I also found this: SC 0.42 and whole unit R-4.5 for the Insol-8
http://www.wec.ufl.edu/extension/gc/madera/documents/EH296.pdf

=====

Whatever the case, we are very satisfied with the performance of these windows.

That sounds reasonable -- R-4.5 to R-5.5. So they compare similarly to my double-pane low-e windows if I use insulated curtains or blinds at night. Most of my windows are 2'x4', so that's easier for me to do than for your "14' x 5' expanse of glass". Definitely different designs warrant different strategies for window efficiency.

 

[Thomas Anderson]

For your application, climate and window treatment, sounds like a glass curtain wall effect....seems like you picked very well. Maximum R-value (since you weren't going to do massive insulated blinds). Even if the SHGC = 0.4, that is prob ideal too since more than that might lead to overheating on warmer days in the winter.

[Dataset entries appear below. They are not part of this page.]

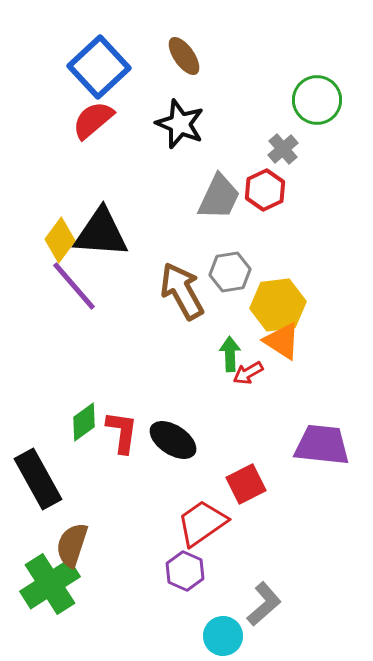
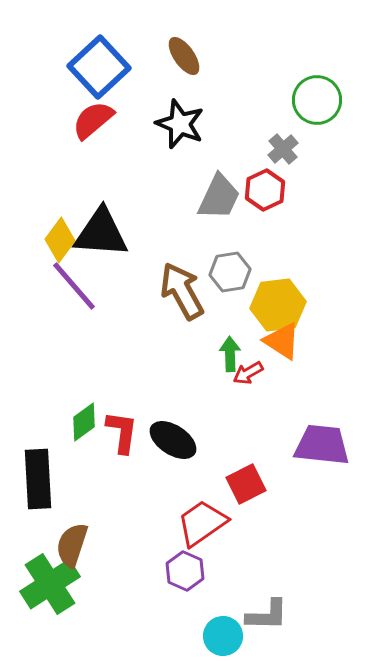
black rectangle: rotated 26 degrees clockwise
gray L-shape: moved 3 px right, 11 px down; rotated 42 degrees clockwise
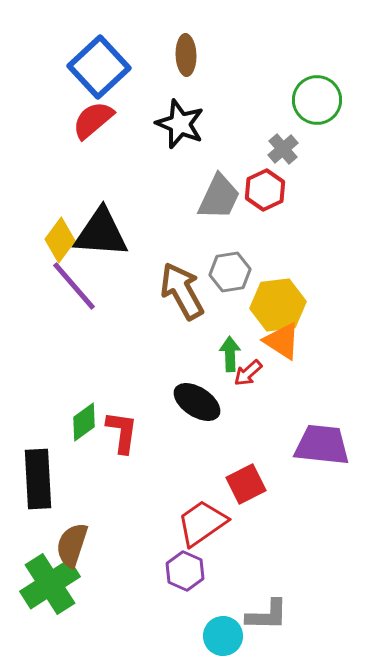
brown ellipse: moved 2 px right, 1 px up; rotated 33 degrees clockwise
red arrow: rotated 12 degrees counterclockwise
black ellipse: moved 24 px right, 38 px up
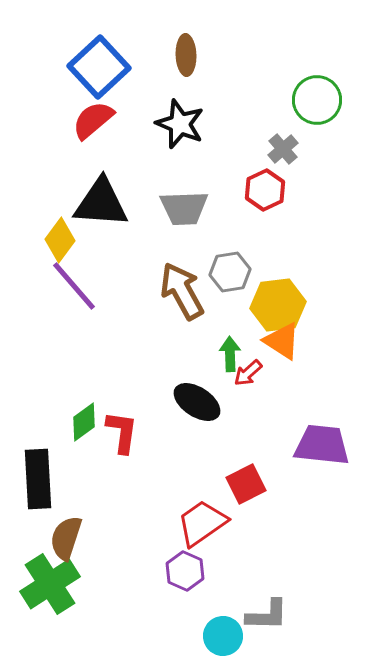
gray trapezoid: moved 35 px left, 11 px down; rotated 63 degrees clockwise
black triangle: moved 30 px up
brown semicircle: moved 6 px left, 7 px up
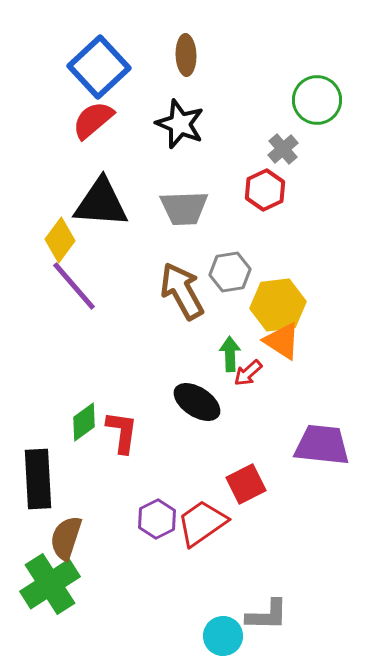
purple hexagon: moved 28 px left, 52 px up; rotated 9 degrees clockwise
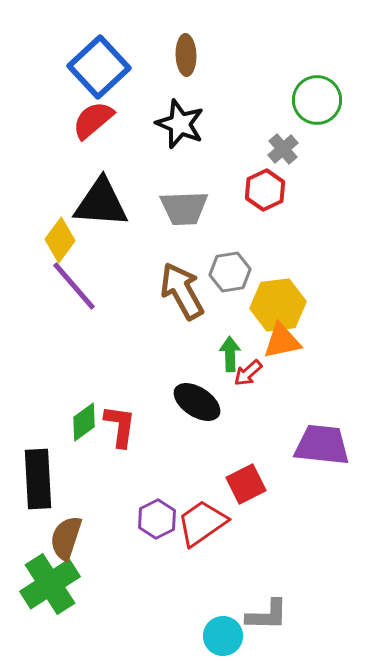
orange triangle: rotated 45 degrees counterclockwise
red L-shape: moved 2 px left, 6 px up
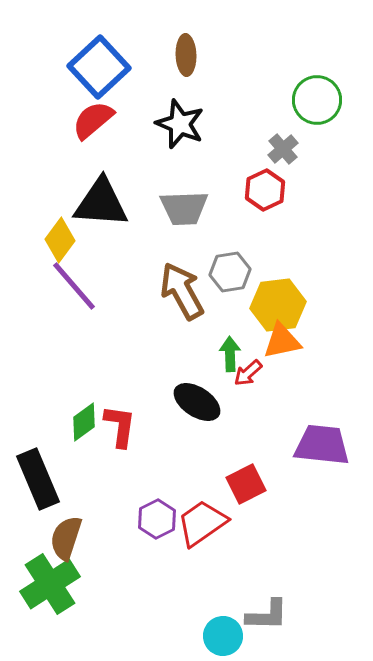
black rectangle: rotated 20 degrees counterclockwise
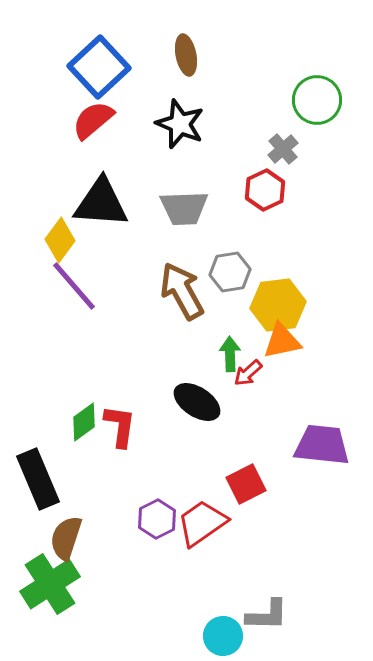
brown ellipse: rotated 9 degrees counterclockwise
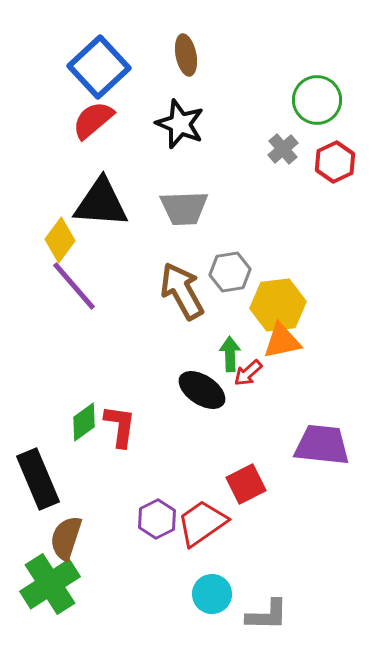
red hexagon: moved 70 px right, 28 px up
black ellipse: moved 5 px right, 12 px up
cyan circle: moved 11 px left, 42 px up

Overheating was a concern of mine and one of the reasons I tried to model it in a spreadsheet. Orientation helps tremendously in this regard. We do get some overheating in late spring and especially early autumn when the sun is still relatively low on the horizon but daytime temps are also higher; but at those times, the nighttime temperatures are sufficient to expel excess heat from the house during all but the middle of the day. But if the sun is shining enough to heat it up, it usually gives us enough electricity to run some air conditioning. And this is another reason I'm looking into installing automated curtains or blinds... they can be programmed to respond to outdoor conditions including temperature, insolation, and wind speed, plus indoor temperature, in order to balance solar gain and heat loss.